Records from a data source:
• • • • • • •

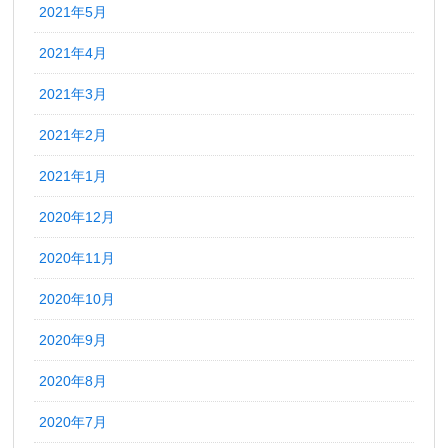
2021年5月
2021年4月
2021年3月
2021年2月
2021年1月
2020年12月
2020年11月
2020年10月
2020年9月
2020年8月
2020年7月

• • • • • • •

How to complete this task: Leave out the pictures, and give all the records again exactly.

Answer for this exercise:
2021年5月
2021年4月
2021年3月
2021年2月
2021年1月
2020年12月
2020年11月
2020年10月
2020年9月
2020年8月
2020年7月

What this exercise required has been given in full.